Aim of the task
This exercise requires an exact copy of each line from the one containing "assigned only from the endpoint itself." down to the last line below.
______
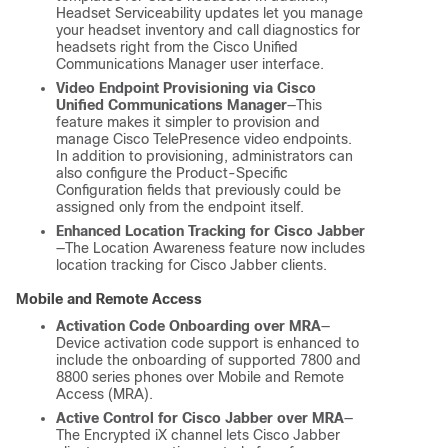
Headset Serviceability updates let you manage
your headset inventory and call diagnostics for
headsets right from the Cisco Unified
Communications Manager user interface.
Video Endpoint Provisioning via Cisco
Unified Communications Manager
—This
feature makes it simpler to provision and
manage Cisco TelePresence video endpoints.
In addition to provisioning, administrators can
also configure the Product-Specific
Configuration fields that previously could be
assigned only from the endpoint itself.
Enhanced Location Tracking for Cisco Jabber
—The Location Awareness feature now includes
location tracking for Cisco Jabber clients.
Mobile and Remote Access
Activation Code Onboarding over MRA
—
Device activation code support is enhanced to
include the onboarding of supported 7800 and
8800 series phones over Mobile and Remote
Access (MRA).
Active Control for Cisco Jabber over MRA
—
The Encrypted iX channel lets Cisco Jabber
______
Finished task
assigned only from the endpoint itself.
Enhanced Location Tracking for Cisco Jabber
—The Location Awareness feature now includes
location tracking for Cisco Jabber clients.
Mobile and Remote Access
Activation Code Onboarding over MRA
—
Device activation code support is enhanced to
include the onboarding of supported 7800 and
8800 series phones over Mobile and Remote
Access (MRA).
Active Control for Cisco Jabber over MRA
—
The Encrypted iX channel lets Cisco Jabber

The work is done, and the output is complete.